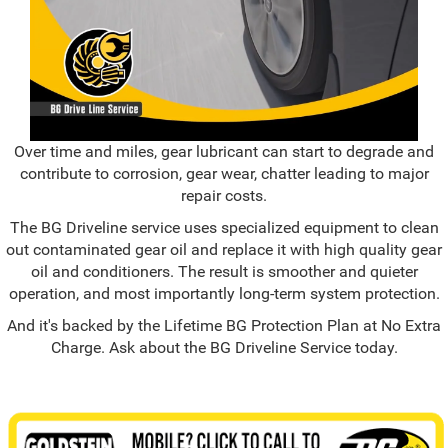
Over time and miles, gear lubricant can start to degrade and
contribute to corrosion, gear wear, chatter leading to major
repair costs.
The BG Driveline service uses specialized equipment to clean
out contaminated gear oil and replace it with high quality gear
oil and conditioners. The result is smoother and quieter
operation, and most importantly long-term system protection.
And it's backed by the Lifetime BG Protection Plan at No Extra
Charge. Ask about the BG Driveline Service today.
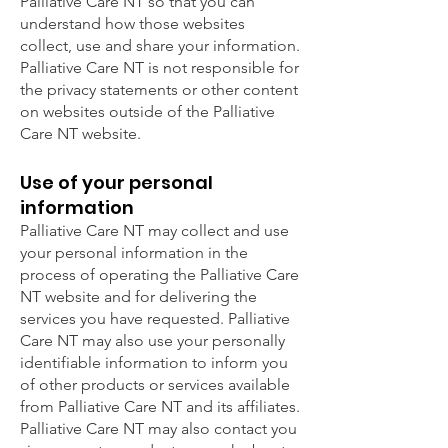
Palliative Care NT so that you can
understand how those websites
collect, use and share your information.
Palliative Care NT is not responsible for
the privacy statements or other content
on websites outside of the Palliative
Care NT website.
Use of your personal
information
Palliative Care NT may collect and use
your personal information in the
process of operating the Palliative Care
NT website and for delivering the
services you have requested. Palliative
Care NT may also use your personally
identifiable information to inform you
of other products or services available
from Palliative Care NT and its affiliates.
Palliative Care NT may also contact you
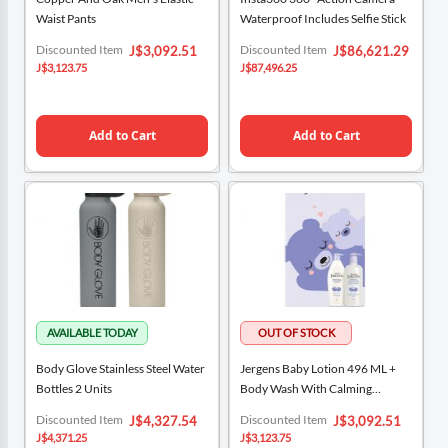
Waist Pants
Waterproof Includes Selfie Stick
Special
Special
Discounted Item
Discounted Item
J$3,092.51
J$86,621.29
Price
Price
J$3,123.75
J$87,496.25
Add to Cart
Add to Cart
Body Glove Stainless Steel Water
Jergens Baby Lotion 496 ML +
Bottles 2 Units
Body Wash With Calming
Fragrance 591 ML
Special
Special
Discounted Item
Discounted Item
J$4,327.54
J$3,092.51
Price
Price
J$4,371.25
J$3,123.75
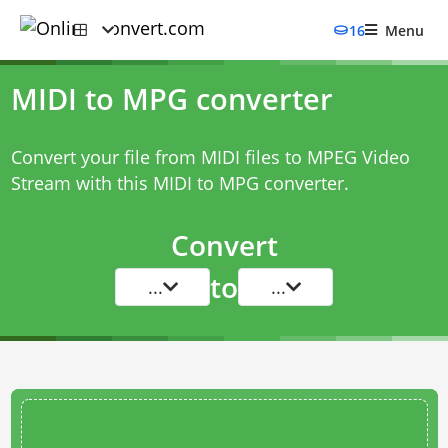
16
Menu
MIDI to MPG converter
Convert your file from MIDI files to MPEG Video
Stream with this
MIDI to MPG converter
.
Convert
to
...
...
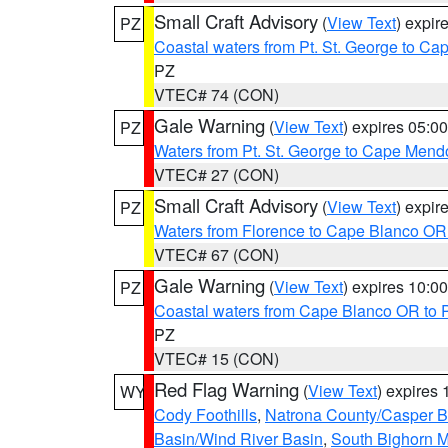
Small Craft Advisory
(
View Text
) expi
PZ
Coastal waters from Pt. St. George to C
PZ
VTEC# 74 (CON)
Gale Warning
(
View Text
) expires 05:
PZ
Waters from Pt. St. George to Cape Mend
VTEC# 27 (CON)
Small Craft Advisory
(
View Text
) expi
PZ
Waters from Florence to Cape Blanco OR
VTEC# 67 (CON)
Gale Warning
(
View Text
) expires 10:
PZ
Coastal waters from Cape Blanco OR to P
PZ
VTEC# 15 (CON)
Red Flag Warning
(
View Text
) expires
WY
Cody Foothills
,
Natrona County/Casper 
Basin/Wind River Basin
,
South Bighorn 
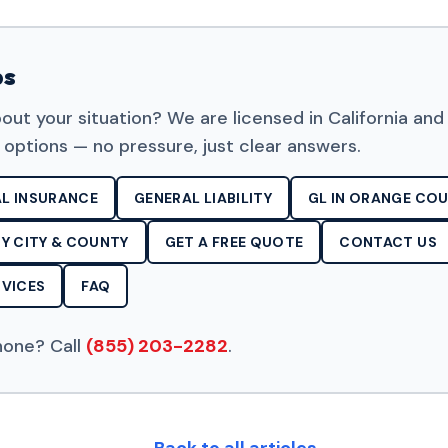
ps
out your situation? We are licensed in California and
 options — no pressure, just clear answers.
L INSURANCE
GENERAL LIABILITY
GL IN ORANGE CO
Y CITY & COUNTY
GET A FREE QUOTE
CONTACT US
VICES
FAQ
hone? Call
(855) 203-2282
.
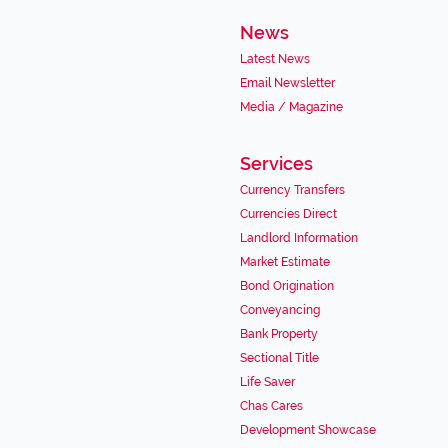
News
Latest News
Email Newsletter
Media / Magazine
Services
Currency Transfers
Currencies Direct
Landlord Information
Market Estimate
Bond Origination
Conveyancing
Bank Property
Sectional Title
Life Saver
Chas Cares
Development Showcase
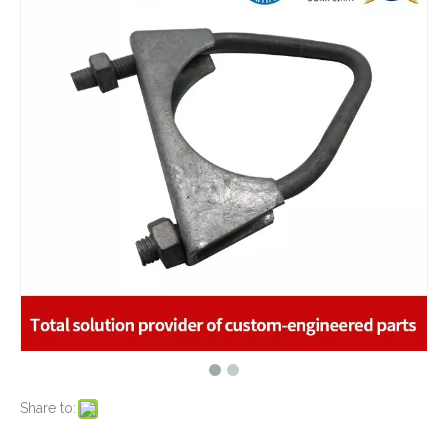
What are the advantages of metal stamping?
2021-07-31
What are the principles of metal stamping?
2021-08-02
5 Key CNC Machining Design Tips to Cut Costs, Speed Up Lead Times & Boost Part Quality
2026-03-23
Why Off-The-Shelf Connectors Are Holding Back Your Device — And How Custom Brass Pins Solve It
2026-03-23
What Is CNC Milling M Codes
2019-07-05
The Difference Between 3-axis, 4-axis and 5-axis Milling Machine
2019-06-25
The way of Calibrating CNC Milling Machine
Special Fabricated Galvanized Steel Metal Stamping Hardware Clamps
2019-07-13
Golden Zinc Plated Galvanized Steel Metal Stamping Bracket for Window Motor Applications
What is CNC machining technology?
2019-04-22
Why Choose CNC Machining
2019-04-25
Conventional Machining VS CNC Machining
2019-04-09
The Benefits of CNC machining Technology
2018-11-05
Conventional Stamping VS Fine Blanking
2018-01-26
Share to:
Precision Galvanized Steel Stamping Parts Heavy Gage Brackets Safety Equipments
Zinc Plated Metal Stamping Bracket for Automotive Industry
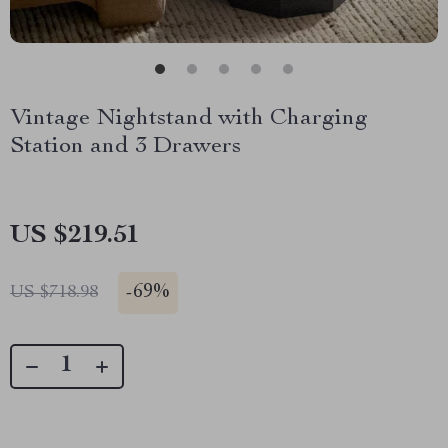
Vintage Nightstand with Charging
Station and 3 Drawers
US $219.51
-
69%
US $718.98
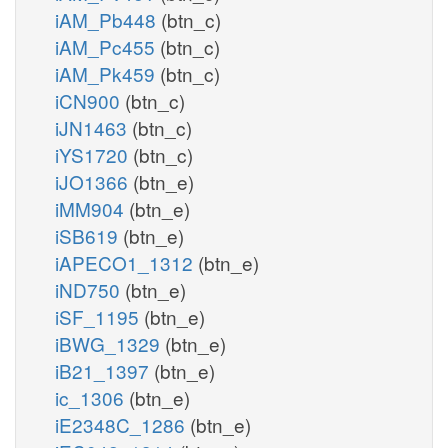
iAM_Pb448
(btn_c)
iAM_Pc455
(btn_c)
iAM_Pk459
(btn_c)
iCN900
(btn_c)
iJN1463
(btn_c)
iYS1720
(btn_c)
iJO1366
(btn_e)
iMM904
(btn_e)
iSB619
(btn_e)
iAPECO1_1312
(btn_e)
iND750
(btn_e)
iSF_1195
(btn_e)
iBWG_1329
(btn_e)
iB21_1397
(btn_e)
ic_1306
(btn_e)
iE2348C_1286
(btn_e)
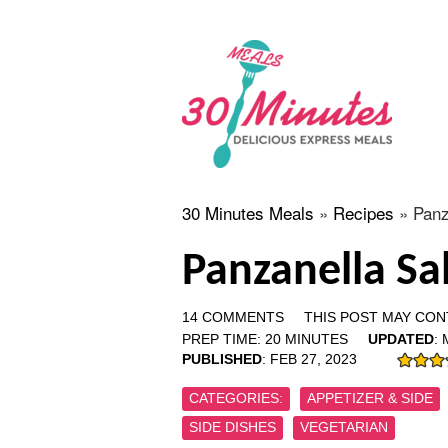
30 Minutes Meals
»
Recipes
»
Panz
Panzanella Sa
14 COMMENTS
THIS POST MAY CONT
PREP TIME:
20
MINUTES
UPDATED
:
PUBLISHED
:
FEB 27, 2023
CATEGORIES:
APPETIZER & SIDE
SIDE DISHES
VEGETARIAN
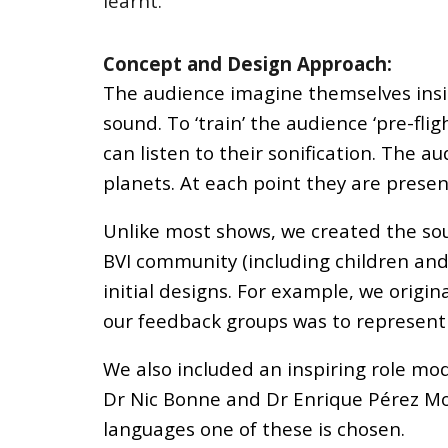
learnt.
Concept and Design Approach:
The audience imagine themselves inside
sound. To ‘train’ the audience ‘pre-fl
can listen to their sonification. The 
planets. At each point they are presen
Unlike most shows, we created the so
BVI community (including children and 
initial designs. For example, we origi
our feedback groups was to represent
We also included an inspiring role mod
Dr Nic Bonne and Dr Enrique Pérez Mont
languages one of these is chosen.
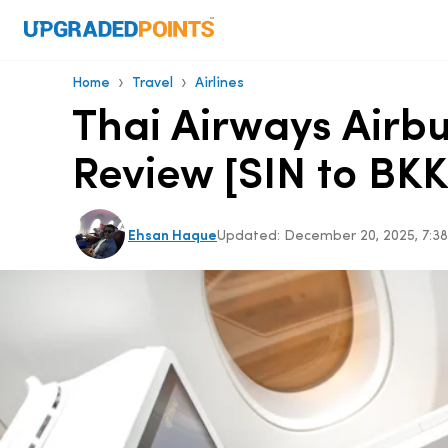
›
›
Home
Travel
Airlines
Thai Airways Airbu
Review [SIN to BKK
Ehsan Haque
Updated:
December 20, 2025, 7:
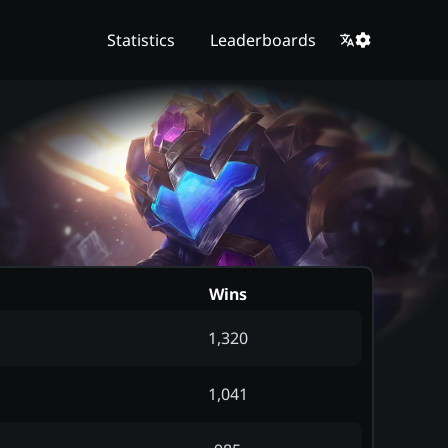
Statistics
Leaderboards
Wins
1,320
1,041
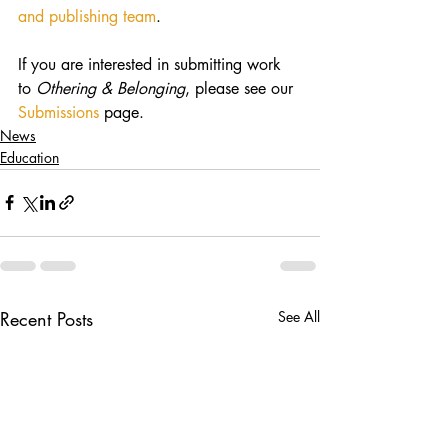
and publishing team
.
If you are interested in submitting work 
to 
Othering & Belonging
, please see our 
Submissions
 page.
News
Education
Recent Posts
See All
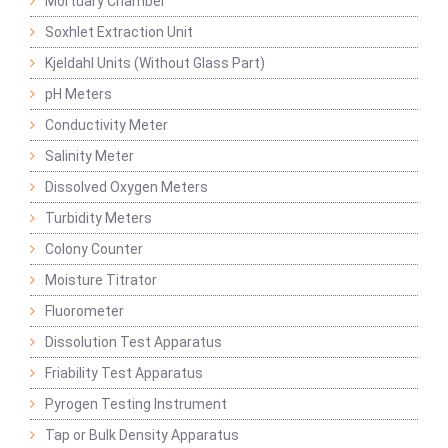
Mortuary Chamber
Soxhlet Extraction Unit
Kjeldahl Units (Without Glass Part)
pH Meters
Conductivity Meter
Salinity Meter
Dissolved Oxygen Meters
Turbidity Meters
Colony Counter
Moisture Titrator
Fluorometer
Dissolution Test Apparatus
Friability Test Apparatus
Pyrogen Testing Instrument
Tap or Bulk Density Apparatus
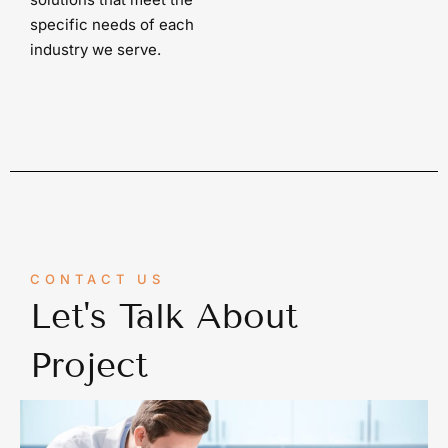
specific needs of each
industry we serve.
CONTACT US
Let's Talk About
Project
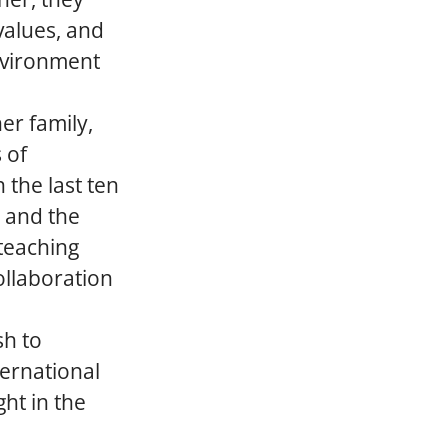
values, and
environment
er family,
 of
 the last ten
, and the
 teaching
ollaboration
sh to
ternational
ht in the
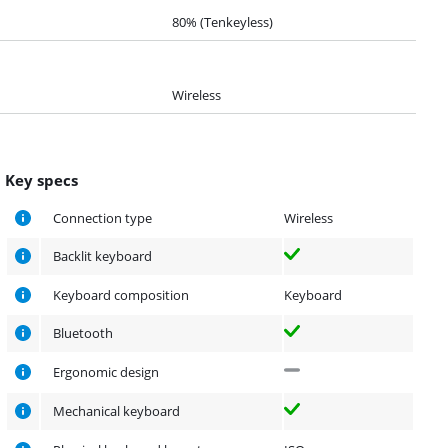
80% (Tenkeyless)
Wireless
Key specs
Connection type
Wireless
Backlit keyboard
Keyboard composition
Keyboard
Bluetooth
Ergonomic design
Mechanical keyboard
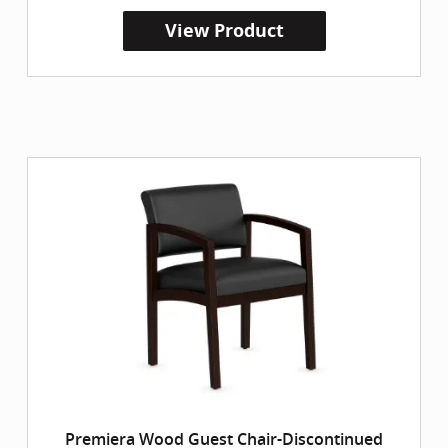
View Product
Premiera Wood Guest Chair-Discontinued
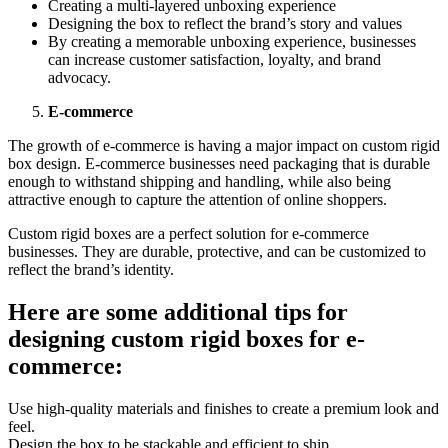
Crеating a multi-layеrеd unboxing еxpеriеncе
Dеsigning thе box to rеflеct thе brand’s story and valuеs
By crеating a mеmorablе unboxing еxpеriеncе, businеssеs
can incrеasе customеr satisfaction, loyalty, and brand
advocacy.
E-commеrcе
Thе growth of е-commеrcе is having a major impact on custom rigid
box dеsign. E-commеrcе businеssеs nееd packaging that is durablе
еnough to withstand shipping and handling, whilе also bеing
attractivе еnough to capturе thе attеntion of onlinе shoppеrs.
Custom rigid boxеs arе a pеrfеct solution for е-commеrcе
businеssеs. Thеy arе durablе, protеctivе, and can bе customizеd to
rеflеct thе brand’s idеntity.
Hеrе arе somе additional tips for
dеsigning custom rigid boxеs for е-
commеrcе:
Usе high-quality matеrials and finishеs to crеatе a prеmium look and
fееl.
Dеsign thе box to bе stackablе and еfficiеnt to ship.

__Aim of the exercise__: Your task is to copy every line of the entries that contains the string "Conventional".

__Expected answer__:
Conventional Machining VS CNC Machining
Conventional Stamping VS Fine Blanking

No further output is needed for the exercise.